#### What is needed
Find every line containing "instances" in the records below and report the tally as a bare number.

:: Excerpted data ::

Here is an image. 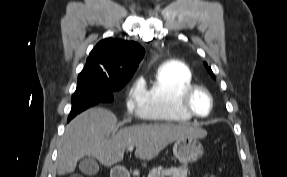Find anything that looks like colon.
I'll use <instances>...</instances> for the list:
<instances>
[{
	"instance_id": "1",
	"label": "colon",
	"mask_w": 287,
	"mask_h": 177,
	"mask_svg": "<svg viewBox=\"0 0 287 177\" xmlns=\"http://www.w3.org/2000/svg\"><path fill=\"white\" fill-rule=\"evenodd\" d=\"M71 177H82V176H79V175H73V176H71ZM203 177H216V175H215V174H213V173H208V174H205Z\"/></svg>"
}]
</instances>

:::

#### The answer
3